Where did the mountain go? More on Serving God & Saving the Environment

I just finished reading a review of Serve God, Save the Planet by Tim Challies and it got me thinking. Not so much about the book, but rather my personal thoughts on stewardship of the environment; particularly the effects of coal mining on the forests and wildlife of Appalachia.

The popular debate about the environment these days seems to be centered primarily on global warming. However, take a short drive to the coal fields of southeast Kentucky and you'll find a problem that is far more important to many residents there, mountain top removal.

Mountain top removal consists of hundreds of feet of a mountain top being blasted away and the resulting debris is pushed over into the valley, even if there are streams in those valleys. This exposes the coal seam so that it can be mined.

Areas that have experienced this practice have seen streams blocked, wells poisoned by dangerous chemicals used in mining, and native plant and animal life virtually eliminated. In addition, the intense blasting during the process has damaged or destroyed home after home. I know of someone whose well was emptied by an underground cavern caused by blasting and the resulting void was filled with explosive methane gas.

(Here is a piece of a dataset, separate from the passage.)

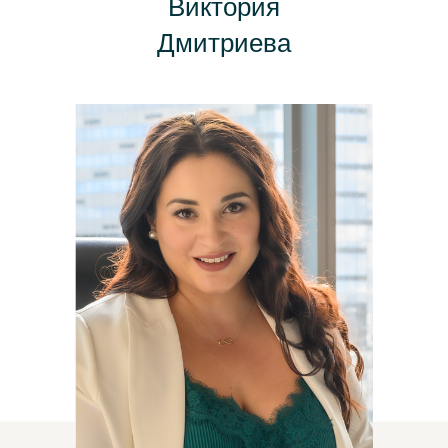
Виктория
Дмитриева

Until recently I was very apathetic about the entire issue. Now, however, I hope that this practice can be stopped because it looks like my hometown will soon become its next victim. I feel guilty that it takes my personal interests being threatened before I start caring (I think we humans are like that in a lot of ways).

I'm also taking greater interest in my responsibility for the overall environment. The jury is still out on global warming, but there can be no doubt that I (we) need to become more responsible in how I treat creation.

In the words of Francis Schaeffer from Pollution and the Death of Man,

"The man who believes things are there only by chance cannot give things a real intrinsic value. But for the Christian, there is an intrinsic value. The value of a thing is not in itself autonomously, but because God made it. It deserves this respect as something which was created by God, as man himself has been created by God."